Readline doesn't have any idea of anything but single-byte encodings. This means that if you are running in in a locale such as en_US.UTF-8 and have multibyte characters on the command line, then editing will edit partial bits of characters, resulting in incorrect behavior and invalid text. A partial patch for bash support UTF-8 is found at: http://www.tldp.org/HOWTO/Unicode-HOWTO-4.html#ss4.1 I haven't tried it out or studied it in detail. Explicit UTF-8 has: - The advantage of knowing the encoding so its easier to deal with things like invalid sequences in a robust manner. - The disadvantage, compared to using generic functions like mblen, mbtowc, of working only in UTF-8 locales, and not in other multibyte locales like ja_JP.eucJP. (I'm filing this against bash because it has its own copy of readline and bash is the most important place this will be noticed. The same thing seems to apply to readline as well. I don't think any support for multibyte encodings is really needed in bash other than in readline.)

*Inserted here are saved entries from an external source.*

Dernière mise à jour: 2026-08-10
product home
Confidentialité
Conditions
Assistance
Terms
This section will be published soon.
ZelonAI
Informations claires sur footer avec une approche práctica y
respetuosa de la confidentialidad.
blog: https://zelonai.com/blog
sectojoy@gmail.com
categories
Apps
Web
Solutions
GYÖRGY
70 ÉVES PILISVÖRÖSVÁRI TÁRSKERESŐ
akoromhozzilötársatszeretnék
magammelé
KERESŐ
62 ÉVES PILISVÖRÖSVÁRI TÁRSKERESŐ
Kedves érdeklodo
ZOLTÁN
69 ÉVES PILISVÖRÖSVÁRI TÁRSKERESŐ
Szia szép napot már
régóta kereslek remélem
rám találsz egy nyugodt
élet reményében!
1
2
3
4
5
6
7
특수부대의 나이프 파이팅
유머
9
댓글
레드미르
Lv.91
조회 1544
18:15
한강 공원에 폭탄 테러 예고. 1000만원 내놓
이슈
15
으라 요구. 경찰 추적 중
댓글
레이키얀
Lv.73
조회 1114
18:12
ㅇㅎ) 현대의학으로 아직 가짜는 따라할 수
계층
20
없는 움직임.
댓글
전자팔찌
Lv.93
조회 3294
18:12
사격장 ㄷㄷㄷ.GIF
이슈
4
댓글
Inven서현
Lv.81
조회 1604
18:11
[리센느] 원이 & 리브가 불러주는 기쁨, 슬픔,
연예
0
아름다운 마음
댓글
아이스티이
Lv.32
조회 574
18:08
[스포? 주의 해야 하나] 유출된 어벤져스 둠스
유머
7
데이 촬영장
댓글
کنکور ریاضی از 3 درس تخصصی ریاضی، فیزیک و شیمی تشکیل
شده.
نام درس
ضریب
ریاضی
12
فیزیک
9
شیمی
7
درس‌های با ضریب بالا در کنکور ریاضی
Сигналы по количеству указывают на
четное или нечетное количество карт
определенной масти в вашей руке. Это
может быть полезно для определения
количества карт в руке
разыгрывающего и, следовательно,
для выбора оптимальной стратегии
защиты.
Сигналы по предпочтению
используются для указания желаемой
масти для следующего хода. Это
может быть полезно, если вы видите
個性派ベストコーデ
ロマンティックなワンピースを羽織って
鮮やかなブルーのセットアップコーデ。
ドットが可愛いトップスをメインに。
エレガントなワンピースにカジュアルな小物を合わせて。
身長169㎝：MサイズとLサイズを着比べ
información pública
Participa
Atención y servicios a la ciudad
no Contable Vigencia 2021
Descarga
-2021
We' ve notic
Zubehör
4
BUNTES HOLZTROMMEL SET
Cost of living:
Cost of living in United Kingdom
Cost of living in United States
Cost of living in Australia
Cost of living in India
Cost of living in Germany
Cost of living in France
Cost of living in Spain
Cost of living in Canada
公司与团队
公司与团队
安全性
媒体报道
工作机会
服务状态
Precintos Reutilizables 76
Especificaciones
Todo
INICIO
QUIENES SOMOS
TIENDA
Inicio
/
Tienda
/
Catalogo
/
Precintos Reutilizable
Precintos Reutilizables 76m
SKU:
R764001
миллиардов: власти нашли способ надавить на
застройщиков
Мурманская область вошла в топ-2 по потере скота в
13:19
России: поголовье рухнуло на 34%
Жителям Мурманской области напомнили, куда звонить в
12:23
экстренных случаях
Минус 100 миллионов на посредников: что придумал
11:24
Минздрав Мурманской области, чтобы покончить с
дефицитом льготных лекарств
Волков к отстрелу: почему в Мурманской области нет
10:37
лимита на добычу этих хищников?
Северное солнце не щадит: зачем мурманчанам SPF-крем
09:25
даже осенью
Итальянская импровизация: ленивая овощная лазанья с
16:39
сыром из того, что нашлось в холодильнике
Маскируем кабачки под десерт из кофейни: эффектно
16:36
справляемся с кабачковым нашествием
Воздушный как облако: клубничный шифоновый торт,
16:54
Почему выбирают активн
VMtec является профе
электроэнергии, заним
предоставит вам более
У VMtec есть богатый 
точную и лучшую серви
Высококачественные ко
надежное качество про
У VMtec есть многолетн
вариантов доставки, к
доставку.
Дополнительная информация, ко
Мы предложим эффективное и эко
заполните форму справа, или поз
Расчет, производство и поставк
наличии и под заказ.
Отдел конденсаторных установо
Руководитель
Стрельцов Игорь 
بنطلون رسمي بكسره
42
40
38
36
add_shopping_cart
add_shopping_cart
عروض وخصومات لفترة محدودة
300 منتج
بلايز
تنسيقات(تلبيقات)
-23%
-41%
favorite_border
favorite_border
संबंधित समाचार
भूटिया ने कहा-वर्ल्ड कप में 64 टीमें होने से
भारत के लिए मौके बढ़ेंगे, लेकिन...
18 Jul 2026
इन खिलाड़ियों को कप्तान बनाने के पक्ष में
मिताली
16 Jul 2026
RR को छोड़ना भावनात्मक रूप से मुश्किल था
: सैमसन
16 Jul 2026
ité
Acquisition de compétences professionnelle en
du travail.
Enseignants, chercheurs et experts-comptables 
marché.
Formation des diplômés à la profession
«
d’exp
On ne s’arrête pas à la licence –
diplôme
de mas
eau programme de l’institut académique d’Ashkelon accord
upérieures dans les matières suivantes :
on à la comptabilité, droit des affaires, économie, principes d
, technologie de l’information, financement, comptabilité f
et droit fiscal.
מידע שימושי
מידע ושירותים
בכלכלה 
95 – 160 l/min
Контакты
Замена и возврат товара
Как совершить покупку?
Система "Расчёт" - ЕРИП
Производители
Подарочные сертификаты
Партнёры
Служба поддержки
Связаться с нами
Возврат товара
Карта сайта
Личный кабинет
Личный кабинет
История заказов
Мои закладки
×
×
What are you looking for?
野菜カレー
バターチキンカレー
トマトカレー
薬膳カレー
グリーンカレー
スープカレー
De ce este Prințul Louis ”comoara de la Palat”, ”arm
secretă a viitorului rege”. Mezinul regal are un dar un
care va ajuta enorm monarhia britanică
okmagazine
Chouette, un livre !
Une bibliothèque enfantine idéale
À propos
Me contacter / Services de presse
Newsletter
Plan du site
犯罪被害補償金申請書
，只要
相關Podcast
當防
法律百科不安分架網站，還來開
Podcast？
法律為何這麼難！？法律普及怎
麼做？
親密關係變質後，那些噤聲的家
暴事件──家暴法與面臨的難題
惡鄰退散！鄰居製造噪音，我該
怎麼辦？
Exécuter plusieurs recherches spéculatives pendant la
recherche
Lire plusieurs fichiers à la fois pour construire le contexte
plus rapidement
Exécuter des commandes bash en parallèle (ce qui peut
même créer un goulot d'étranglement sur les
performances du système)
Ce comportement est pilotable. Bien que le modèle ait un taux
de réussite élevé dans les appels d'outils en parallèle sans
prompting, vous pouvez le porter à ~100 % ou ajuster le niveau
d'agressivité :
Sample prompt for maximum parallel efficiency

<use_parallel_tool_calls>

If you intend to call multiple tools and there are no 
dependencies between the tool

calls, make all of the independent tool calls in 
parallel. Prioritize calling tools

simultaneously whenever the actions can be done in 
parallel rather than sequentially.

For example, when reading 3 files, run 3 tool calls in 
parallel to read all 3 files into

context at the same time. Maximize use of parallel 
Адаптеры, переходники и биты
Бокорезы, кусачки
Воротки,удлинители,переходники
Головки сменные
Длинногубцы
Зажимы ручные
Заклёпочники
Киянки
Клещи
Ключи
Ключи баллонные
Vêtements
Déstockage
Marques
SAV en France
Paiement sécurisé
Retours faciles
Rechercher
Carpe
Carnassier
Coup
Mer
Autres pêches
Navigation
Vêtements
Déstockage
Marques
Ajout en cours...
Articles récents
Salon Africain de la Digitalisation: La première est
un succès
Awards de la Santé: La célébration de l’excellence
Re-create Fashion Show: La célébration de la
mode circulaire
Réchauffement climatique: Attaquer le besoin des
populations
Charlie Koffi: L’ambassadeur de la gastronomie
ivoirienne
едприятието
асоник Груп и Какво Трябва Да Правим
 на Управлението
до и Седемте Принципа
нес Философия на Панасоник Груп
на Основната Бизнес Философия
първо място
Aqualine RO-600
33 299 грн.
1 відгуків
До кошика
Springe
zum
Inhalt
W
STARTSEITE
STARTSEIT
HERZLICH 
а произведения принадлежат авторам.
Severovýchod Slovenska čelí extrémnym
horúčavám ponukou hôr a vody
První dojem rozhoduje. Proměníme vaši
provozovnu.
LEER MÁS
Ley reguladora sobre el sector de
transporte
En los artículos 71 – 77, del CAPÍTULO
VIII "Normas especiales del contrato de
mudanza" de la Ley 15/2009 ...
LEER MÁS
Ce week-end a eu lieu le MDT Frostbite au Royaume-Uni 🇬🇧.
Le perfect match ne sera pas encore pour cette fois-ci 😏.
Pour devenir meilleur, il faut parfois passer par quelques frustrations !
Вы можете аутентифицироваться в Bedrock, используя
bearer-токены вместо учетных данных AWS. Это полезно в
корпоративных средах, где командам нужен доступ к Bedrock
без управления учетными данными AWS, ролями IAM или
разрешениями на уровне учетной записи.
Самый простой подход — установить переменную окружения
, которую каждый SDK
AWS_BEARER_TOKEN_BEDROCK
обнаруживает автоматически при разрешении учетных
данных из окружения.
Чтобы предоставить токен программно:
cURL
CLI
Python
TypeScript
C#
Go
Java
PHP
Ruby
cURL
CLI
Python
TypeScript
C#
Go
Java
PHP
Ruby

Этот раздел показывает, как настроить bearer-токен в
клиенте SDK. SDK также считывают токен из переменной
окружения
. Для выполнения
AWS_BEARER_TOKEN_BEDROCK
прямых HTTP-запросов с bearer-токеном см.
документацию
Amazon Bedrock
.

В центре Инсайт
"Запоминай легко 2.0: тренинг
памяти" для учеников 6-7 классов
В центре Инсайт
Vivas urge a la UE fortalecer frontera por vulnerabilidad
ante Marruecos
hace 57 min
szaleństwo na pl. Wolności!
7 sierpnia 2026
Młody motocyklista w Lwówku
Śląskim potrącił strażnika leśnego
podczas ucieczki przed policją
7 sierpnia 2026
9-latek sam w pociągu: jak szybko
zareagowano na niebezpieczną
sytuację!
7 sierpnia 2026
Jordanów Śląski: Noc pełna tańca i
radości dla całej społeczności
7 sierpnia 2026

There is a big, ugly, but plausible-looking multibyte-support-for-bash patch at: http://oss.software.ibm.com/developer/opensource/linux/patches/?patch_id=34
Phil has looked into this and hopefully fixed it. CC:'d him for confirmation.
What's the status of this? Can we close it out?
I'm running RHL 8.0 with bash-2.05b-7 (IIRC) from rawhide without problems with UTF-8.
Closing out based on feedback from reporter.